REINFORCE with Baseline
- class rlforge.agents.policy_gradient.reinforce.REINFORCEAgent(num_actions, dims_ranges, alpha_theta=0.002, alpha_w=0.002, discount=0.99, iht_size=4096, num_tilings=8, num_tiles=8, baseline=False, wrap_dims=())
REINFORCE (Monte Carlo Policy Gradient) Agent for discrete action spaces.
This agent implements the REINFORCE algorithm using linear function approximation over tile-coded features. It supports both vanilla REINFORCE and REINFORCE with a baseline.
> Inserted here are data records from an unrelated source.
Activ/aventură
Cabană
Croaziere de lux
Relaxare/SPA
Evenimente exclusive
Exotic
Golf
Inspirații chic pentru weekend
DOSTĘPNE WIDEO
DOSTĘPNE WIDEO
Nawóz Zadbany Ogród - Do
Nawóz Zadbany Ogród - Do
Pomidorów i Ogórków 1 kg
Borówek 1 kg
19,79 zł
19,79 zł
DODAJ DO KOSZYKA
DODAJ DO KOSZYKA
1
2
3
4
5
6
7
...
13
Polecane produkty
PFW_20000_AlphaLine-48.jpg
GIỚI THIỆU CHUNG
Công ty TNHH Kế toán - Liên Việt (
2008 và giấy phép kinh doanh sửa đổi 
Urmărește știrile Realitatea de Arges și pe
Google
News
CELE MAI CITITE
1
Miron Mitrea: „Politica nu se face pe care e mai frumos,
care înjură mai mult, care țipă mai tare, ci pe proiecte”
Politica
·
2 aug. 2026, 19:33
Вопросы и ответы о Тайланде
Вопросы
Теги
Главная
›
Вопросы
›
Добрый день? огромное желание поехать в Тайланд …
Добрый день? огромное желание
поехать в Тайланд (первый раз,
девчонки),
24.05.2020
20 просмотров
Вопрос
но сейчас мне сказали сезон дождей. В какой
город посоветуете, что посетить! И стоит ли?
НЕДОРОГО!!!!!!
Vanilla REINFORCE (baseline=False): Uses Monte Carlo return G_t as the update factor.
REINFORCE with Baseline (baseline=True): Uses advantage A_t = G_t - V(s_t, w) as the update factor.
Parameters
- num_actionsint
Number of discrete actions available in the environment.
- dims_rangeslist of tuple
Ranges for each state dimension, used by the tile coder.
- alpha_thetafloat, optional
Policy step size (default=2e-3).
- alpha_wfloat, optional
Baseline step size (default=2e-3). Only used if baseline=True.
- discountfloat, optional
Discount factor γ applied to future rewards (default=0.99).
- iht_sizeint, optional
Size of the index hash table for tile coding (default=4096).
- num_tilingsint, optional
Number of tilings used in tile coding (default=8).
- num_tilesint, optional
Number of tiles per dimension (default=8).
- baselinebool, optional
Whether to use a baseline value function (default=False).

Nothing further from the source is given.